Apache Historian Speak With Forked Tongue

While browsing through my morning internet news feeds, I came across this riveting article title: “Apache historian questions official narrative: ‘How is it possible that 120 soldiers cut off the feet of 8,000 of our brave Indigenous people?’” The historian alluded to in the title is one Alfonso Borrego, a great-grandson of the famous Apache leader Geronimo. The alleged foot-choppers were troops under the command of Spanish conquistador Juan de Oñate y Salazar.

The context of the alleged foot-chopping was hostilities that broke out between the conquistadors and the Acoma people in present-day New Mexico in the late 1590s. The Acoma had killed some pillaging Spaniards, resulting in a punitive expedition led against the Acoma by Oñate. According to legend, Oñate retaliated against the Acona by cutting the right foot off 8,000 captives.

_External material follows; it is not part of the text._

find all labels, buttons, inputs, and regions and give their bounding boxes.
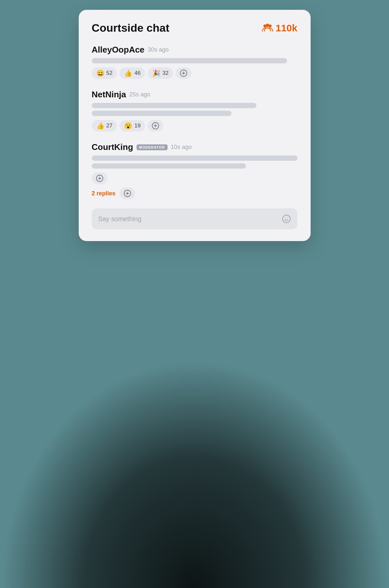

Borrego correctly challenges the numbers, asking how 120 conquistadors could manage to capture 8,000 natives and cut their right feet off. Sure, the conquistadors had firearms, but the firearms were cumbersome muzzle-loaders; although a single shot could put a native down, it would then require considerable time to reload before being able to get off a second shot. Although Borrego stated that his research turned up no verification of this particular atrocity, he did come across a document stating that Oñate had given gifts to the natives.

But Borrego leaves a lot out. Oñate’s punitive expedition resulted in the massacre of anywhere from 800 to 1,000 Acoma and the destruction of their pueblo. Of the 500 or so survivors taken prisoner, certain of the males had some toes or tips of toes cut off as a part of their punishment (amputation of an  entire foot would have rendered them incapable of performing the forced servitude to which they had been sentenced). Oñate ended up being banished from New Mexico by the Spanish government for his treatment of the Acoma.

It turns out that Borrego has an agenda, and that agenda is the sanitizing of Spanish colonizers and the demonizing of English colonizers, making only the latter responsible for the alleged genocide against Native Americans. He plays fast and loose with the truth, stating that the English killed off all the Wampanoag:

But where are the Wampanoag today? Not one left! Why? Because the English killed them all. People say no, it was smallpox. Smallpox? Then why were the Indigenous under Spanish rule not affected?

Well then, all those people calling themselves Wampanoag up there in New England must be impostors, and Borrego needs to tell the Federal Government to stop recognizing them as Native Americans. Just as nutty is Borrego’s assertion that the Indigenous under Spanish rule were not affected by smallpox. There’s an entire Wikipedia article devoted to describing just how the Indigenous under Spanish rule were affected: “History of smallpox in Mexico.” The horrific effect of a plague on the Wampanoag is well attested, and more recent research indicates that it probably wasn’t smallpox but rather leptospirosis, a disease carried by black rats on English ships.

The essence of Borrego deconstructed is that we have a man who is a descendant of a famous Native American and whose given name and surname are of Spanish origin. Borrego is a Spanish speaker born in El Paso, and here in the United States, Hispanics are a minority, as are Native Americans. In the lingo of intersectionality, Borrego has two boxes to check, a Hispanic box and a Native American box, and he can’t have the two boxes warring against each other. In order to escape his cognitive dissonance, he sanitizes the Hispanic box and projects their excesses onto Anglos.